What needs to be done: Looking through the records below, please work out how many lines contain "Farmã". Give only that number.

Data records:
______________________________
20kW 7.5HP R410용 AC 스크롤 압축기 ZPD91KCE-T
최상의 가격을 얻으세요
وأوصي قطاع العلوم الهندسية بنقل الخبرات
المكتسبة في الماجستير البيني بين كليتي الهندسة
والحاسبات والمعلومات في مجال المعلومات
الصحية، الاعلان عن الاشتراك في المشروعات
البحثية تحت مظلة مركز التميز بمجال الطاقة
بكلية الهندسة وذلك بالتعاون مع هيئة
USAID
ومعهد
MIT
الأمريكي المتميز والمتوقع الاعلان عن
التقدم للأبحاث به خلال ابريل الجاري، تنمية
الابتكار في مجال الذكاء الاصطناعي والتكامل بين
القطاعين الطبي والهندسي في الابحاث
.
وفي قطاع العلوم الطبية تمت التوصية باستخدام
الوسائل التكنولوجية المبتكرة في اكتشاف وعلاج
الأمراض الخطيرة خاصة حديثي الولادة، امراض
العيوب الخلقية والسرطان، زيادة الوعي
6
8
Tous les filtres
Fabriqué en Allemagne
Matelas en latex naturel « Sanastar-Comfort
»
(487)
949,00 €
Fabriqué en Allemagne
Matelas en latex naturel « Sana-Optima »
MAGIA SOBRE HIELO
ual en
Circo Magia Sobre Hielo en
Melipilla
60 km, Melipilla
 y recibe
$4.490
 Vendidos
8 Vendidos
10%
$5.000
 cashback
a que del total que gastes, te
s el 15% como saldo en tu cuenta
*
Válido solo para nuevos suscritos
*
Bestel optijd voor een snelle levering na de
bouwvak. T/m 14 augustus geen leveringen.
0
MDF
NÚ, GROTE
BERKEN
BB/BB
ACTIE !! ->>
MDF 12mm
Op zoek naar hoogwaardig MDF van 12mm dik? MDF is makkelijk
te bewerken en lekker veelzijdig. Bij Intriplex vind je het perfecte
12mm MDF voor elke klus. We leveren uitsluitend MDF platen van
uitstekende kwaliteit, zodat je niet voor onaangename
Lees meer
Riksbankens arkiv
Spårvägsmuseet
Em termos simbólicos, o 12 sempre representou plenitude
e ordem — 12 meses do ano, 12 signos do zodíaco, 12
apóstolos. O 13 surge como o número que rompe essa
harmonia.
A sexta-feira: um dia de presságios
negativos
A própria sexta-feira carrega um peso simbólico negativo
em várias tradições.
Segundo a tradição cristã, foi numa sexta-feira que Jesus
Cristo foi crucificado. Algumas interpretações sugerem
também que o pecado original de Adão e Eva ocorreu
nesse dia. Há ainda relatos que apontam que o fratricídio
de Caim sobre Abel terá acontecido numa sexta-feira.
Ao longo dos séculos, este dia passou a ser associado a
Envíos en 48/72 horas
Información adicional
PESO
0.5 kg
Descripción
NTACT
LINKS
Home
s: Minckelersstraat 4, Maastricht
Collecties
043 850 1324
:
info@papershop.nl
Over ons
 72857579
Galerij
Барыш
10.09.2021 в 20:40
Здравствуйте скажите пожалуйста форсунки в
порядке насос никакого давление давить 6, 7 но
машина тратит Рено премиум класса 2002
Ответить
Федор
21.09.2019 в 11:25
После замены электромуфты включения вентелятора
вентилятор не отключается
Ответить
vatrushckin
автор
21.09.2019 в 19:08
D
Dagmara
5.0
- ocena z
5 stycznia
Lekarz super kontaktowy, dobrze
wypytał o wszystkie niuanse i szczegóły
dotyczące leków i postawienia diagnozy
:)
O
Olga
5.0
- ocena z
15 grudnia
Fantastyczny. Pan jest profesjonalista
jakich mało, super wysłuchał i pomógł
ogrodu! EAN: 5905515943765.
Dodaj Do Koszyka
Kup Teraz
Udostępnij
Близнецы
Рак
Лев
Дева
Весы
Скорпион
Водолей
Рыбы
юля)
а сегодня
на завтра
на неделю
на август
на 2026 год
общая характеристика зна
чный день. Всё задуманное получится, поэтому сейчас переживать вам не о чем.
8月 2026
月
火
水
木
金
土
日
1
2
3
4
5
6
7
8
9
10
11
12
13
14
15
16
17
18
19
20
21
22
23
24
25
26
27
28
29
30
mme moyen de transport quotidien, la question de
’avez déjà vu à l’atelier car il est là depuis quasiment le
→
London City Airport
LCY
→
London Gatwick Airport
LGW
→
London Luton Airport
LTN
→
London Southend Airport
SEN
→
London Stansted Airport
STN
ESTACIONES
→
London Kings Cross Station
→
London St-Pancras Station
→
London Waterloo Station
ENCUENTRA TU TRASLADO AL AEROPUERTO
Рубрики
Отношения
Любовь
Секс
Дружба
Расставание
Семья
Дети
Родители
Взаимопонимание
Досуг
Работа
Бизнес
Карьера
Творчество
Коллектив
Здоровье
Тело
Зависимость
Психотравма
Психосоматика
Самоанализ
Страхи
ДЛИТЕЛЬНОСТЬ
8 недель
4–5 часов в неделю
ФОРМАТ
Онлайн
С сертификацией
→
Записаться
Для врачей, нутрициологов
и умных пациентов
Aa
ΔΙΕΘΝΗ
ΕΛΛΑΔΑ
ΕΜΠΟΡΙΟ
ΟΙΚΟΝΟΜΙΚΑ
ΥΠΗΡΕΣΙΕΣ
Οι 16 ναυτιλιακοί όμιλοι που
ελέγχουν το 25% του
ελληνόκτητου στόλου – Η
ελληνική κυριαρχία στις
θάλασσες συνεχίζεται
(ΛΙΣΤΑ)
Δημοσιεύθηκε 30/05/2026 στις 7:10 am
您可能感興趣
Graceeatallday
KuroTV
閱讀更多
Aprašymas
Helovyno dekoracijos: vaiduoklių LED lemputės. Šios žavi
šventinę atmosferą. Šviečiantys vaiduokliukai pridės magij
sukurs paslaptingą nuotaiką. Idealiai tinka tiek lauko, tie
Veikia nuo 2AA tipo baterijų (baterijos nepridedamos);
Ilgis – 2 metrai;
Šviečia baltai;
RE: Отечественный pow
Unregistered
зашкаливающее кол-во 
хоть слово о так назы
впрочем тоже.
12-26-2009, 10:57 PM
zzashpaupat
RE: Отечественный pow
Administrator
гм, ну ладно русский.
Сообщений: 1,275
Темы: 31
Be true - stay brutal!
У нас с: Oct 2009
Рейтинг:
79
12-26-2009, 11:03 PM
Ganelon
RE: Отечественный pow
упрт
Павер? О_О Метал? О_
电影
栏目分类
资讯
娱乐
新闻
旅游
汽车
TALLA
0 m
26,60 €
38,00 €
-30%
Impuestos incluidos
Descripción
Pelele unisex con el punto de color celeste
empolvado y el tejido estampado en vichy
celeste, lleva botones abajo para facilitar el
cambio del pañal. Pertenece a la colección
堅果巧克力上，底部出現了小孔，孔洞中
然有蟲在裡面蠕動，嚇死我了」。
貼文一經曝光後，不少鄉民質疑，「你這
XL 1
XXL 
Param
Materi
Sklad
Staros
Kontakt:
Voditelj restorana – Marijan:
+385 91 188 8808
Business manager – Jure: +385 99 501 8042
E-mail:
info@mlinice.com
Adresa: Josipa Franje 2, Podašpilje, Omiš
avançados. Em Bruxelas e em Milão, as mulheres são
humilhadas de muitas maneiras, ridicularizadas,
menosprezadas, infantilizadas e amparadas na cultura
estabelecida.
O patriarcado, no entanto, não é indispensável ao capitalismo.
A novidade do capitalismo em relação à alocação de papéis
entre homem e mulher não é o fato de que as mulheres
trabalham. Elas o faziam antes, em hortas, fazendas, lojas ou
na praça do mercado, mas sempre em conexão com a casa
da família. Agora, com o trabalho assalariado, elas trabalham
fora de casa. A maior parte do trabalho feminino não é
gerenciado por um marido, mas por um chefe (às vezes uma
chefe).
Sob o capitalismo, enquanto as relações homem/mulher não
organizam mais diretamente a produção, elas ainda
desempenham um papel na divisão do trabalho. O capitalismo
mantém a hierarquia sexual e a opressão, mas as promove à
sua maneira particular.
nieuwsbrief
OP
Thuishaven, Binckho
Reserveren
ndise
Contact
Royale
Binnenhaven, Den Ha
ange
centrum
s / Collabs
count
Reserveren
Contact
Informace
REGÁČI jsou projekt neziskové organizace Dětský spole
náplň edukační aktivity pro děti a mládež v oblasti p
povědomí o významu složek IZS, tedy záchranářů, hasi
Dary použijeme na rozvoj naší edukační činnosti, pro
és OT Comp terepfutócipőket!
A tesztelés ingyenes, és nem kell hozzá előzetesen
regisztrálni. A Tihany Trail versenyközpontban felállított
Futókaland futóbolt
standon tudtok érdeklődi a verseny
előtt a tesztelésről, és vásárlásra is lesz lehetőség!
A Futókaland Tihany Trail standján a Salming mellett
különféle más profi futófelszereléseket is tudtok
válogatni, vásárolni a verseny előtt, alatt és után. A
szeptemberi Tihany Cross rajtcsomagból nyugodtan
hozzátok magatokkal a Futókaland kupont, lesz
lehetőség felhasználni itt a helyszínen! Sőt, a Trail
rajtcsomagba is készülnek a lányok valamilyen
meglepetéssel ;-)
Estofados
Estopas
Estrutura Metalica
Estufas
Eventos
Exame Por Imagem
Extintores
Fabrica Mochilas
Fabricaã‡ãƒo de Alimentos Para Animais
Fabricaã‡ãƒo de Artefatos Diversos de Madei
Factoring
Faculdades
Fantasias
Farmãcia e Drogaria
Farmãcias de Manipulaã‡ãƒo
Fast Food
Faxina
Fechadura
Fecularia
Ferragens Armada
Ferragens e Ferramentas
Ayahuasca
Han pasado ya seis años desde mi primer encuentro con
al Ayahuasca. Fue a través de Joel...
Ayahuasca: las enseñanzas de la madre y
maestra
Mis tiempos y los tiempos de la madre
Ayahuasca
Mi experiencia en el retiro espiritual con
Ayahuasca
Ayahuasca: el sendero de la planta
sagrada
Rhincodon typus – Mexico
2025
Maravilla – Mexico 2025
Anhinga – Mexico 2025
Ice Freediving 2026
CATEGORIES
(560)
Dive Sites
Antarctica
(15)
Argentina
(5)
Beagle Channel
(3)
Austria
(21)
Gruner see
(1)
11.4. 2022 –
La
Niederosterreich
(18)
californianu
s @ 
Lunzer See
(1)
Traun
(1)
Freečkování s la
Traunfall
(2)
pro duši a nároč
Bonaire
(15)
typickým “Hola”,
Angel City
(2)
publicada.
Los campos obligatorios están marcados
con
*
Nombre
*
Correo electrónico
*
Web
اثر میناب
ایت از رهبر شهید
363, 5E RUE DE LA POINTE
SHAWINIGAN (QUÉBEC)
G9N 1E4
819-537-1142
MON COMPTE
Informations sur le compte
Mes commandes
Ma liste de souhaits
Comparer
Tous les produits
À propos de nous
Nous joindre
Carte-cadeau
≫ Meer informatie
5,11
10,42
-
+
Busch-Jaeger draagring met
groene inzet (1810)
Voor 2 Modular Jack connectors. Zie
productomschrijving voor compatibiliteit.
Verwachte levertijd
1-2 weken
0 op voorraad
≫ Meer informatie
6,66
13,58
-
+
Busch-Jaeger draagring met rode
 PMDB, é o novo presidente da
______________________________
Expected answer: 2